**About this exercise:**
The reply should reproduce every line of the data below word for word, minus any images.

(Stored items)
______
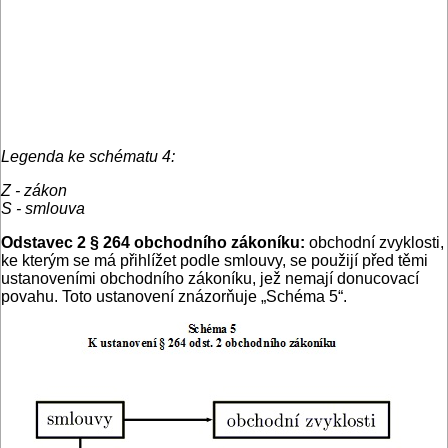
Legenda ke schématu 4:
Z - zákon
S - smlouva
Odstavec 2 § 264 obchodního zákoníku:
obchodní zvyklosti,
ke kterým se má přihlížet podle smlouvy, se použijí před těmi
ustanoveními obchodního zákoníku, jež nemají donucovací
povahu. Toto ustanovení znázorňuje „Schéma 5“.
______
**Exercise solution:**
Legenda ke schématu 4:
Z - zákon
S - smlouva
Odstavec 2 § 264 obchodního zákoníku:
obchodní zvyklosti,
ke kterým se má přihlížet podle smlouvy, se použijí před těmi
ustanoveními obchodního zákoníku, jež nemají donucovací
povahu. Toto ustanovení znázorňuje „Schéma 5“.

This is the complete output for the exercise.